Depuis sa chute en mars dernier sur les Strade Bianche, Pauline Ferrand-Prévot traînait une douleur persistante à la cheville comme elle le raconte sur Instagram ce vendredi 3 octobre 2025. Malgré les soins et les antibiotiques, la gêne n’avait jamais complètement disparu. Après sa 16ᵉ place aux Mondiaux au Rwanda, la cycliste de 33 ans avait déjà senti que quelque chose n’allait pas. "Je sentais que depuis le mondial au Rwanda ce n’était pas terrible", confiait-elle.
Une situation qui a coûté un passage à l’hôpital pour la cycliste française. En effet, elle a précisé avoir dû passer par la case opération dans cette même publication. L’intervention, réalisée à l’Institut monégasque de Médecine et de Chirurgie du Sport, vise à résoudre définitivement cette blessure qui a empoisonné sa saison. Dans une publication sincère, la championne du monde a tenu à rassurer ses fans tout en partageant son ressenti.

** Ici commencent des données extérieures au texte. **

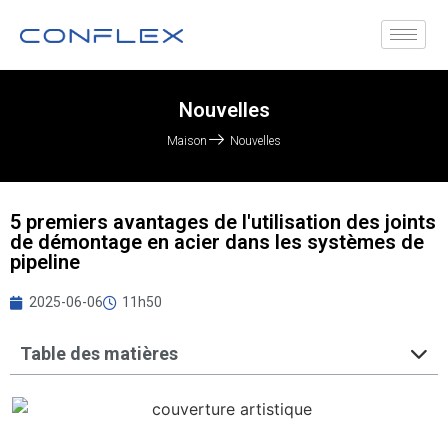
Nouvelles
Maison
Nouvelles
5 premiers avantages de l'utilisation des joints
de démontage en acier dans les systèmes de
pipeline
2025-06-06
11h50
Table des matières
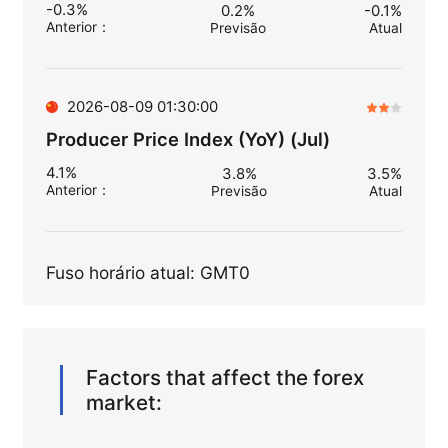
-0.3%
0.2%
-0.1%
Anterior
：
Previsão
Atual
2026-08-09 01:30:00
Producer Price Index (YoY) (Jul)
4.1%
3.8%
3.5%
Anterior
：
Previsão
Atual
Fuso horário atual: GMT0
Factors that affect the forex
market:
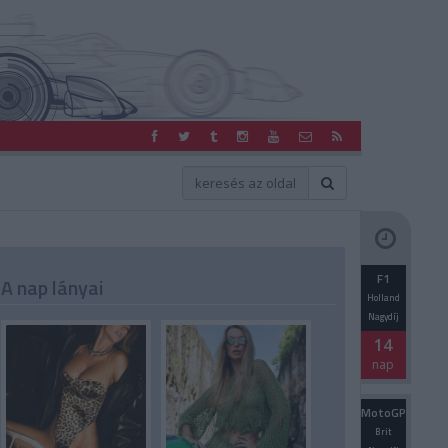
F1
A nap lányai
Holland
Nagydíj
14
nap
MotoGP
Brit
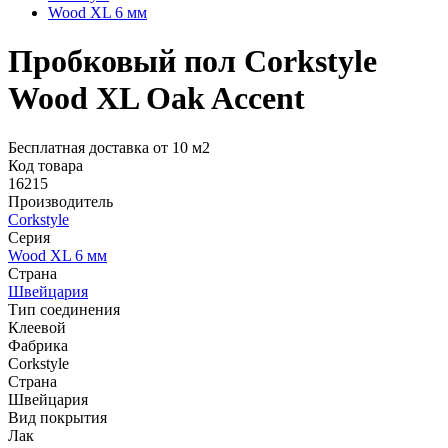
Wood XL 6 мм
Пробковый пол Corkstyle
Wood XL Oak Accent
Бесплатная доставка от 10 м2
Код товара
16215
Производитель
Corkstyle
Серия
Wood XL 6 мм
Страна
Швейцария
Тип соединения
Клеевой
Фабрика
Corkstyle
Страна
Швейцария
Вид покрытия
Лак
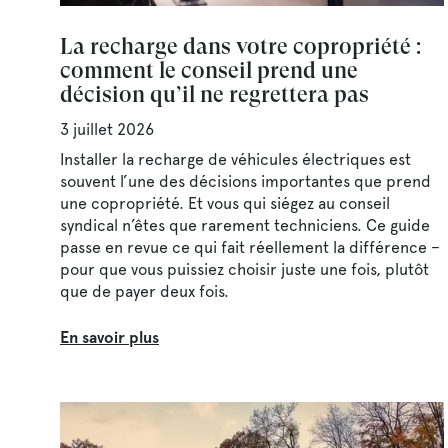
La recharge dans votre copropriété :
comment le conseil prend une
décision qu’il ne regrettera pas
3 juillet 2026
Installer la recharge de véhicules électriques est
souvent l’une des décisions importantes que prend
une copropriété. Et vous qui siégez au conseil
syndical n’êtes que rarement techniciens. Ce guide
passe en revue ce qui fait réellement la différence –
pour que vous puissiez choisir juste une fois, plutôt
que de payer deux fois.
En savoir plus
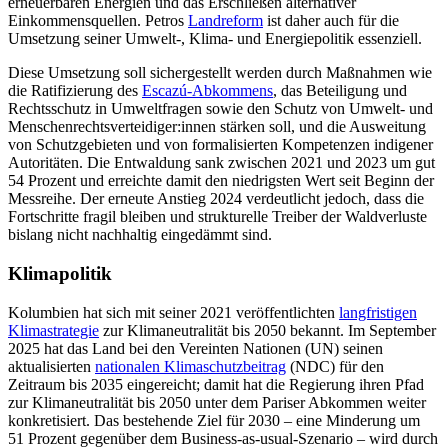
erneuerbaren Energien und das Erschließen alternativer
Einkommensquellen. Petros
Landreform
ist daher auch für die
Umsetzung seiner Umwelt-, Klima- und Energiepolitik essenziell.
Diese Umsetzung soll sichergestellt werden durch Maßnahmen wie
die Rati­fizierung des
Escazú-Abkommens
, das Beteiligung und
Rechtsschutz in Umweltfragen sowie den Schutz von Umwelt- und
Menschen­rechtsverteidiger:innen stärken soll, und die Ausweitung
von Schutz­gebieten und von formalisierten Kompetenzen indigener
Autoritäten. Die Entwaldung sank zwischen 2021 und 2023 um gut
54 Prozent und erreichte damit den nied­rigsten Wert seit Beginn der
Messreihe. Der erneute Anstieg 2024 verdeutlicht jedoch, dass die
Fortschritte fragil bleiben und strukturelle Treiber der Waldverluste
bis­lang nicht nachhaltig eingedämmt sind.
Klimapolitik
Kolumbien hat sich mit seiner 2021 ver­öffentlichten
langfristigen
Klimastrategie
zur Klimaneutralität bis 2050 bekannt. Im September
2025 hat das Land bei den Ver­einten Nationen (UN) seinen
aktualisierten
nationalen Klimaschutzbeitrag
(NDC) für den
Zeitraum bis 2035 eingereicht; damit hat die Regierung ihren Pfad
zur Klima­neutralität bis 2050 unter dem Pariser Ab­kommen weiter
konkretisiert. Das be­stehen­de Ziel für 2030 – eine Minderung um
51 Pro­zent gegenüber dem Business-as-usual-Sze­na­rio – wird durch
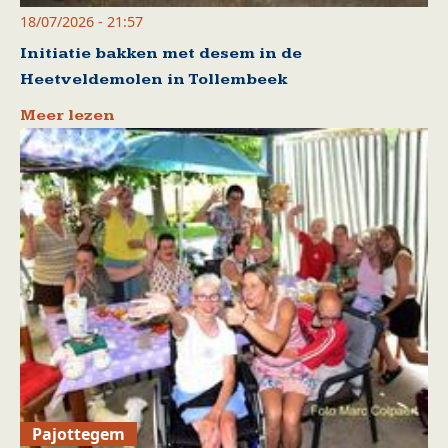
18/07/2026 - 21:57
Initiatie bakken met desem in de
Heetveldemolen in Tollembeek
Meer lezen
Pajottegem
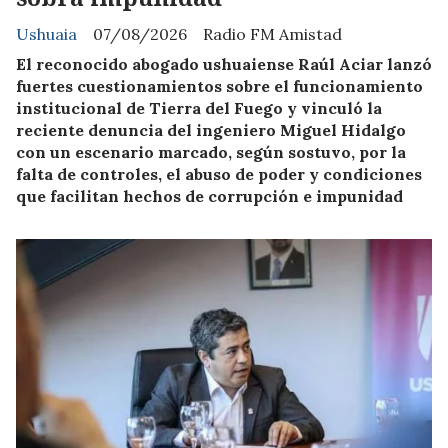
Ushuaia
07/08/2026
Radio FM Amistad
El reconocido abogado ushuaiense Raúl Aciar lanzó
fuertes cuestionamientos sobre el funcionamiento
institucional de Tierra del Fuego y vinculó la
reciente denuncia del ingeniero Miguel Hidalgo
con un escenario marcado, según sostuvo, por la
falta de controles, el abuso de poder y condiciones
que facilitan hechos de corrupción e impunidad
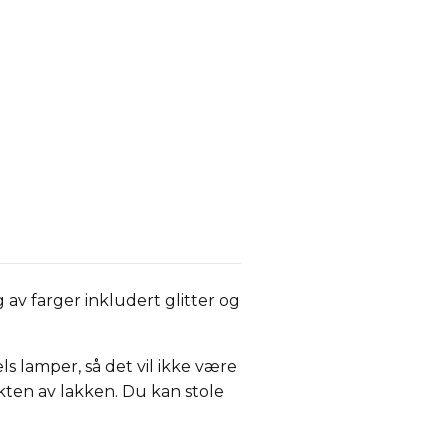
av farger inkludert glitter og
s lamper, så det vil ikke være
kten av lakken. Du kan stole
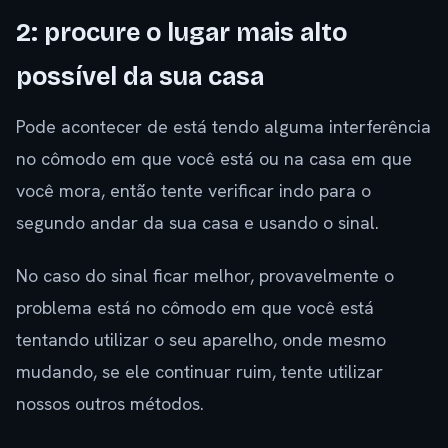
2: procure o lugar mais alto
possível da sua casa
Pode acontecer de está tendo alguma interferência
no cômodo em que você está ou na casa em que
você mora, então tente verificar indo para o
segundo andar da sua casa e usando o sinal.
No caso do sinal ficar melhor, provavelmente o
problema está no cômodo em que você está
tentando utilizar o seu aparelho, onde mesmo
mudando, se ele continuar ruim, tente utilizar
nossos outros métodos.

"Je suis soulagée d’en finir avec cela et de commencer mon protocole de récupération". Un protocole qui impose trois semaines sans sport, avant une reprise progressive. Si cette opération met un terme prématuré à sa saison 2025, Pauline Ferrand-Prévot n’a pas dit son dernier mot. Avec son mental de championne, elle compte bien revenir plus forte dès le début de l’année prochaine. D’ici là, elle compte profiter de ce temps de pause pour se reconstruire physiquement et mentalement, avant de se replonger dans les entraînements.
Sur une autre story Instagram, illustrée par une photo de plusieurs paires de ballerines transparentes ornées de strass, Pauline Ferrand-Prévot s’est confiée avec franchise sur son état d’esprit tout en donnant des nouvelles sur son état de santé. Elle y écrit : "Je n’ai pas voulu rester la nuit à l’hôpital même si c’était full anesthésie, car ça m’angoisse vraiment beaucoup de rester dans un endroit fermé. Et même si Dylan n’est pas là, je me sentais plus sereine de rester à la maison".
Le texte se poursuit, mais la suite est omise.